What needs to be done:
Each entry that follows is to be retyped exactly. Pictures do not belong in the copy.

Material supplied:
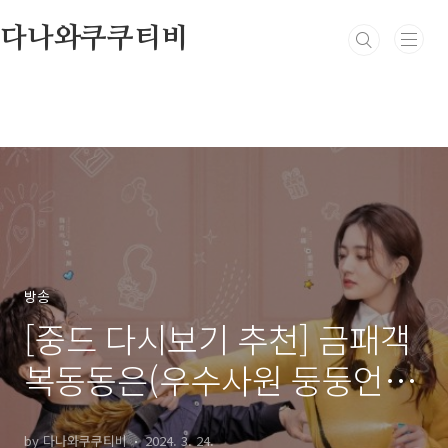
본문 바로가기
다나와쿠쿠티비
방송
[중드 다시보기 추천] 금패객
복동동은(우수사원 둥둥언)
22화 23화 24화 줄거리 결말
by 다나와쿠쿠티비
2024. 3. 24.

Reply to the task:
본문 바로가기
다나와쿠쿠티비
방송
[중드 다시보기 추천] 금패객
복동동은(우수사원 둥둥언)
22화 23화 24화 줄거리 결말
by 다나와쿠쿠티비
2024. 3. 24.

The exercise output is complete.